Remarquez, certaines femmes, notamment au moins une ou deux membres de notre organisation, ont mis en branle des processus d'évaluation indépendants dans le cadre de la convention de règlement. Ainsi, quelques activités sont en cours, mais elles sont peu nombreuses.

Le sénateur Campbell : Je crains que ma question ne soit prématurée, vu que le processus est en cours, mais je la poserai tout de même : si vous évaluez la situation actuelle à l'aune du chemin parcouru, êtes-vous d'avis que le gouvernement n'a rempli aucune des obligations qui lui incombent dans le cadre de la convention de règlement? Je suis conscient du fait que le processus est en cours, mais j'aimerais que vous me disiez s'il y a, à ce moment-ci, un quelconque problème qui ressort et sur lequel nous devrions nous pencher, et que vous m'indiquiez la gravité de ce problème. S'agit-il de quelque chose qui peut être pris en charge, ou alors de quelque chose qui, d'après vous, posera des difficultés pour la suite des choses?

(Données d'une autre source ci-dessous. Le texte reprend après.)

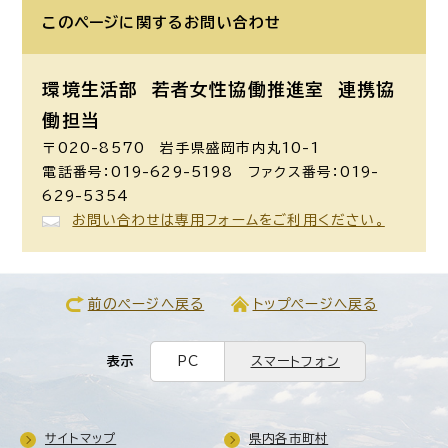
このページに関する
お問い合わせ
環境生活部 若者女性協働推進室
連携協
働担当
〒020-8570 岩手県盛岡市内丸10-1
電話番号：019-629-5198 ファクス番号：019-
629-5354
お問い合わせは専用フォームをご利用ください。
前のページへ戻る
トップページへ戻る
表示
PC
スマートフォン
サイトマップ
県内各市町村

Mme Corbiere Lavell : D'après les commentaires formulés par les membres de nos organisations provinciales et territoriales, je sais qu'on nous a demandé d'examiner la possibilité de participer au processus de la CRRPI. À l'échelon communautaire, les femmes ne sont pas en mesure d'obtenir de l'information sur les activités ou sur tout type de processus de stratégie concernant les mesures à prendre pour faire face aux répercussions des pensionnats indiens, que ce soit pour elles-mêmes, leur famille ou leur communauté. Je sais que nous avons tenu plusieurs assemblées générales annuelles dans le cadre desquelles des résolutions ont été prises à cette fin. Cette préoccupation a toujours été présente.

Nos membres aimeraient commencer à travailler au sein de leur communauté et contribuer à tout programme ou à toute activité qui améliore la vie des victimes des pensionnats afin de déterminer si des changements positifs et une guérison peuvent avoir lieu, et, le cas échéant, nous pourrons faire en sorte que les enfants et les communautés en profitent.

Comme Mme Dumont-Smith l'a souligné, il est quelque peu difficile pour nous d'entrer vraiment dans les détails, car l'Association des femmes autochtones du Canada n'est pas partie prenante dans le processus. Nous aimerions que l'on nous donne l'occasion de jouer un rôle.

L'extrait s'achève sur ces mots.